That Escalated Quickly

Growing up, I loved escalators.  There was no place in our town that had any (unless my parents were holding out on me), so it was a real treat to go somewhere with an escalator. It was like an amusement park ride.  I guess when you grow up in the country, you are easily thrilled.  

As an adult who now been to many more places and experienced countless escalator experiences, you would think that the novelty would have worn off.  But I think my childhood lacked escalators so much that adult me has had an uncontrollable urge to make up for lost time.  So escalators continued to make me happy.  

When I moved to a town where the nearest mall had multiple escalators, I felt like I'd finally made it in life.  I was a successful girl about town whose day-to-day errands could easily involve riding escalators.  No big deal, that's just life now.

One day at the mall, my 2-year-old son was very interested in the escalator.  His dad and I were shopping with him, and his dad held his hand as they rode the escalator up, then down, up, then down.  I snapped pictures with my phone and beamed with pride over how my son's childhood was going to be filled with escalator goodness.  Unlimited escalators, kid!  Bask in the glory!
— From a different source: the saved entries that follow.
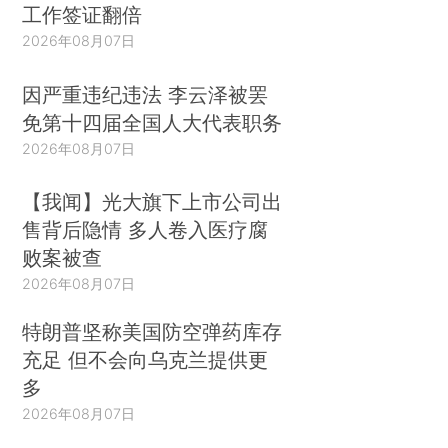
工作签证翻倍
2026年08月07日
因严重违纪违法 李云泽被罢
免第十四届全国人大代表职务
2026年08月07日
【我闻】光大旗下上市公司出
售背后隐情 多人卷入医疗腐
败案被查
2026年08月07日
特朗普坚称美国防空弹药库存
充足 但不会向乌克兰提供更
多
2026年08月07日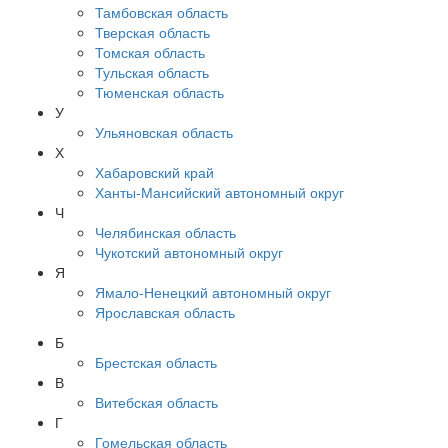
Тамбовская область
Тверская область
Томская область
Тульская область
Тюменская область
У
Ульяновская область
Х
Хабаровский край
Ханты-Мансийский автономный округ
Ч
Челябинская область
Чукотский автономный округ
Я
Ямало-Ненецкий автономный округ
Ярославская область
Б
Брестская область
В
Витебская область
Г
Гомельская область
The next time my son and I were at the mall, it was just the two of us.  I needed to get some shoes, and the shoe store was on the second level.  Carrying just the diaper bag, I held my hand's son as we smoothly glided up to the second level on the magical moving stairs, living the dream.   Four pairs of shoes later, we were ready to ride back down to the first level.

I was still carrying the diaper bag, and now I was also holding two shopping bags, each with two shoe boxes.  As we approached the top of the escalator, I adjusted the diaper bag on my right shoulder and held both shopping bags with my right hand, freeing up my left hand to hold on tightly to my son's hand.  I wanted to be very careful as he stepped on the escalator so he wouldn't stumble.

Holding his hand, I stepped onto the escalator.  He should have done the same, but as I started moving down, he resisted joining me and instead yanked back on my hand.  You wouldn't think a two-year-old would have so much power, but I think that all of the baggage on my right side really threw off my balance.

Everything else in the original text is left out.